(Dataset entries)
▬▬▬

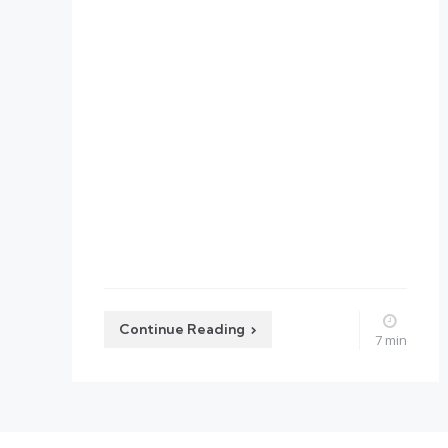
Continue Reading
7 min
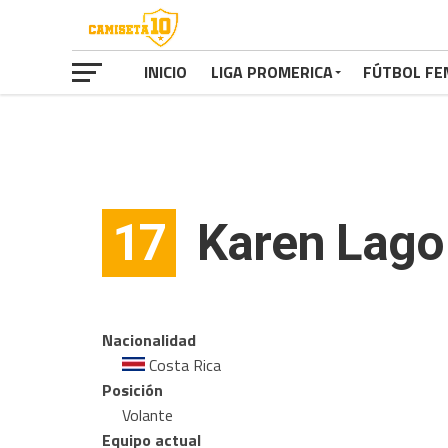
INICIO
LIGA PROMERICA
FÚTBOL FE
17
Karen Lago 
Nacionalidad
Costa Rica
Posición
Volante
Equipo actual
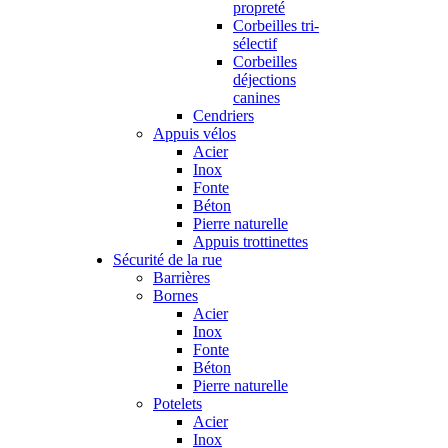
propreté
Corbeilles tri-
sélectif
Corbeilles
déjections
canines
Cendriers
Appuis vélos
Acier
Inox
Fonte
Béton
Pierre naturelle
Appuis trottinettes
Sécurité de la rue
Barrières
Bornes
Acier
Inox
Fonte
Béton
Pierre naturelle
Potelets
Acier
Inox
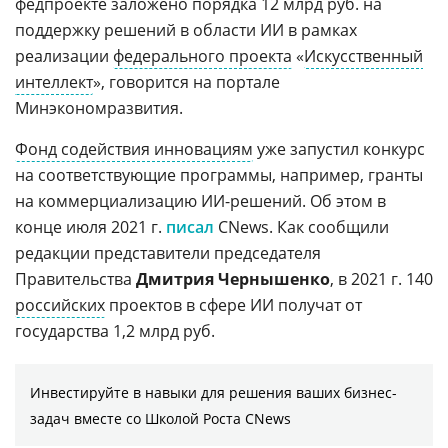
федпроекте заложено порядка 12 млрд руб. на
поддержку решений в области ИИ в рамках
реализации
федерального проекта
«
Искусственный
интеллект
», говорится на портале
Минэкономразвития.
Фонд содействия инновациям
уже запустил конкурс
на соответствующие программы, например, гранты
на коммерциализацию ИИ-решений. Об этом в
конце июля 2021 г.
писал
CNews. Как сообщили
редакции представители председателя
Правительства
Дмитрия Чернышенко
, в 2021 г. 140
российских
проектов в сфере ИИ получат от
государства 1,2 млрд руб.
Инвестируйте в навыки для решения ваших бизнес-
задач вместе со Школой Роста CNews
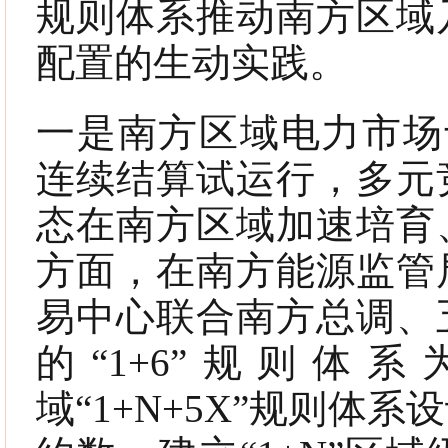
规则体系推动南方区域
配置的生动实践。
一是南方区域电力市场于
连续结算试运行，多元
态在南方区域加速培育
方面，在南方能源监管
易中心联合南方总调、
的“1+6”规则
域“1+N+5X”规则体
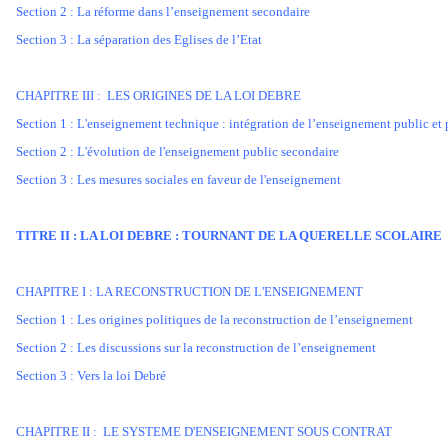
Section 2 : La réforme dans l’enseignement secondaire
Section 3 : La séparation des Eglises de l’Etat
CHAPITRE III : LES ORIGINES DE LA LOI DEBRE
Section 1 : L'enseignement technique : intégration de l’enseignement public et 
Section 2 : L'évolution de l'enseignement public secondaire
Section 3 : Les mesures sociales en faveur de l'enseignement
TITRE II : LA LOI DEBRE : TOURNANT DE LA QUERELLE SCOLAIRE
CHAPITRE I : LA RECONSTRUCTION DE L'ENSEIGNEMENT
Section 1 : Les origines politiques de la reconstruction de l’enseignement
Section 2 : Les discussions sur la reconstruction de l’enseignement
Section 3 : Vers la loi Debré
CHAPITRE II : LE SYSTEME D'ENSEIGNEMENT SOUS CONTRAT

▬▬▬

**WHAT IS NEEDED**
Pictures are not part of the copy; transcribe the rest of the data verbatim.

**TASK SOLUTION**
Continue Reading
7 min
INICIO
LIGA PROMERICA
FÚTBOL FE
17
Karen Lago 
Nacionalidad
Costa Rica
Posición
Volante
Equipo actual
propreté
Corbeilles tri-
sélectif
Corbeilles
déjections
canines
Cendriers
Appuis vélos
Acier
Inox
Fonte
Béton
Pierre naturelle
Appuis trottinettes
Sécurité de la rue
Barrières
Bornes
Acier
Inox
Fonte
Béton
Pierre naturelle
Potelets
Acier
Inox
федпроекте заложено порядка 12 млрд руб. на
поддержку решений в области ИИ в рамках
реализации
федерального проекта
«
Искусственный
интеллект
», говорится на портале
Минэкономразвития.
Фонд содействия инновациям
уже запустил конкурс
на соответствующие программы, например, гранты
на коммерциализацию ИИ-решений. Об этом в
конце июля 2021 г.
писал
CNews. Как сообщили
редакции представители председателя
Правительства
Дмитрия Чернышенко
, в 2021 г. 140
российских
проектов в сфере ИИ получат от
государства 1,2 млрд руб.
Инвестируйте в навыки для решения ваших бизнес-
задач вместе со Школой Роста CNews
规则体系推动南方区域
配置的生动实践。
一是南方区域电力市场于
连续结算试运行，多元
态在南方区域加速培育
方面，在南方能源监管
易中心联合南方总调、
的“1+6”规则
域“1+N+5X”规则体
Section 2 : La réforme dans l’enseignement secondaire
Section 3 : La séparation des Eglises de l’Etat
CHAPITRE III : LES ORIGINES DE LA LOI DEBRE
Section 1 : L'enseignement technique : intégration de l’enseignement public et 
Section 2 : L'évolution de l'enseignement public secondaire
Section 3 : Les mesures sociales en faveur de l'enseignement
TITRE II : LA LOI DEBRE : TOURNANT DE LA QUERELLE SCOLAIRE
CHAPITRE I : LA RECONSTRUCTION DE L'ENSEIGNEMENT
Section 1 : Les origines politiques de la reconstruction de l’enseignement
Section 2 : Les discussions sur la reconstruction de l’enseignement
Section 3 : Vers la loi Debré
CHAPITRE II : LE SYSTEME D'ENSEIGNEMENT SOUS CONTRAT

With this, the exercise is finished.